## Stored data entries
%%

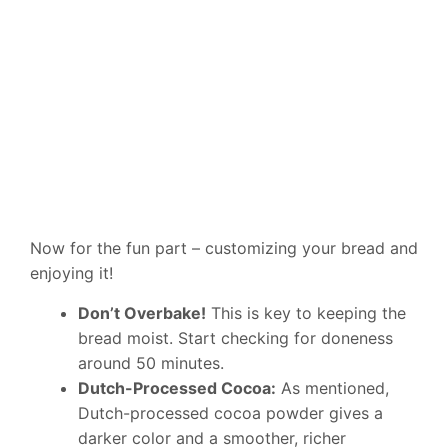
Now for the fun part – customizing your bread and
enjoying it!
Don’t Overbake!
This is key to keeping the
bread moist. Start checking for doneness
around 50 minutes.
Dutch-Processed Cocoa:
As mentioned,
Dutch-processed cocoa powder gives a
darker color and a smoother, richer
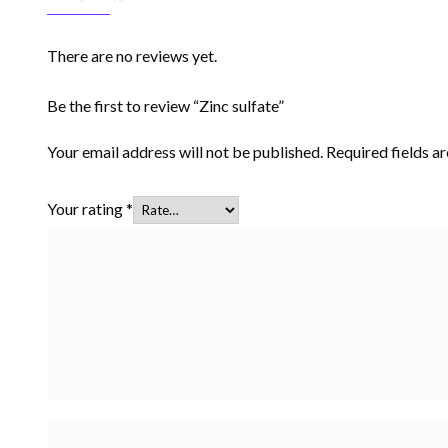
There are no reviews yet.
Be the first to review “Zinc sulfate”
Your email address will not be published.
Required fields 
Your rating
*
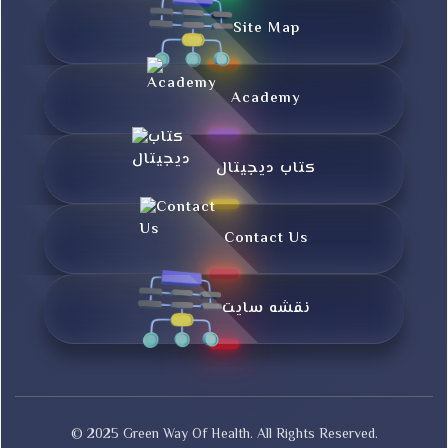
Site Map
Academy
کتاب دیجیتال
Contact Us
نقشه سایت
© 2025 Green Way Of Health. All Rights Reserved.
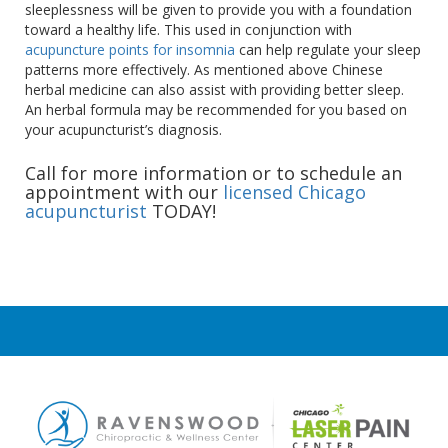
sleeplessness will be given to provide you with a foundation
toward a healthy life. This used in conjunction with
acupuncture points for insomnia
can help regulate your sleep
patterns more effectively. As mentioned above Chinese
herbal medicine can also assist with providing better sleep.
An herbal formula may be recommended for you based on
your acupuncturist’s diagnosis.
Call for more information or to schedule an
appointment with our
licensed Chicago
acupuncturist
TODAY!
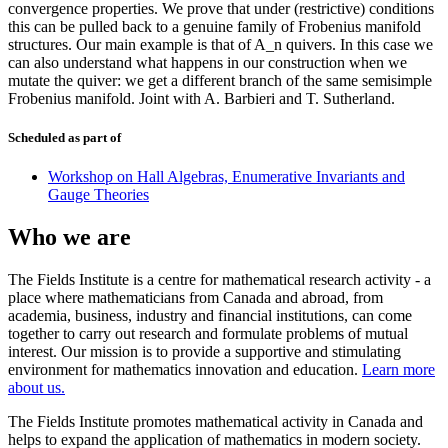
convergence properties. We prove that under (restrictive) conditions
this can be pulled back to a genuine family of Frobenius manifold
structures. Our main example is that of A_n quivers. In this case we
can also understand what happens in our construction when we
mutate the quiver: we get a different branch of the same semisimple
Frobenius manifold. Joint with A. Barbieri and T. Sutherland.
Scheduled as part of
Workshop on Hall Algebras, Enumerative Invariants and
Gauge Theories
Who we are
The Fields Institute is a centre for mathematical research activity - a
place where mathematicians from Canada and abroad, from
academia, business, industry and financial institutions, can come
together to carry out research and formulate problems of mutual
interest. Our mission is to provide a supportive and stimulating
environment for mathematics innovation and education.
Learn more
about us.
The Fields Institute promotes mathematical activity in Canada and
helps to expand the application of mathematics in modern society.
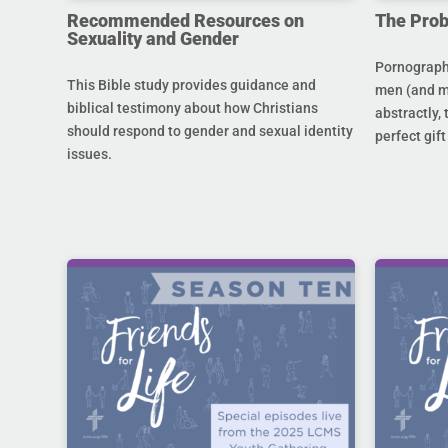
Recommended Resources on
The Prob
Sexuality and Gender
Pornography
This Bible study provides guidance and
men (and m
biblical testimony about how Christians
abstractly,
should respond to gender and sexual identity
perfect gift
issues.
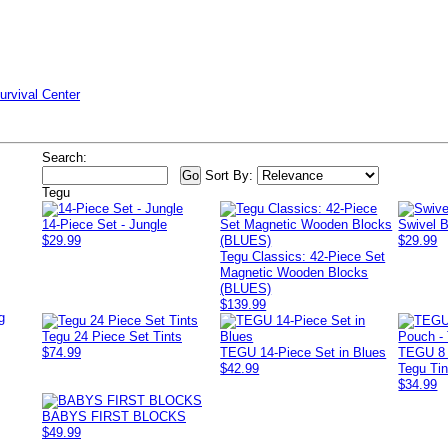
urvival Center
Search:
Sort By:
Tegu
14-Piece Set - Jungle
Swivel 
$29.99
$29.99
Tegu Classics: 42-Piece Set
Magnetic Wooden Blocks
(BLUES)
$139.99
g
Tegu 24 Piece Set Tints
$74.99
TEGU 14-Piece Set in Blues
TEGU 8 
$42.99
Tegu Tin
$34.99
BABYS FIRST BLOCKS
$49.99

%%

## WORK ITEM
Write the number of lines in the data above that contain the word "research", and add nothing to it.

## SOLUTION TO THIS TASK
2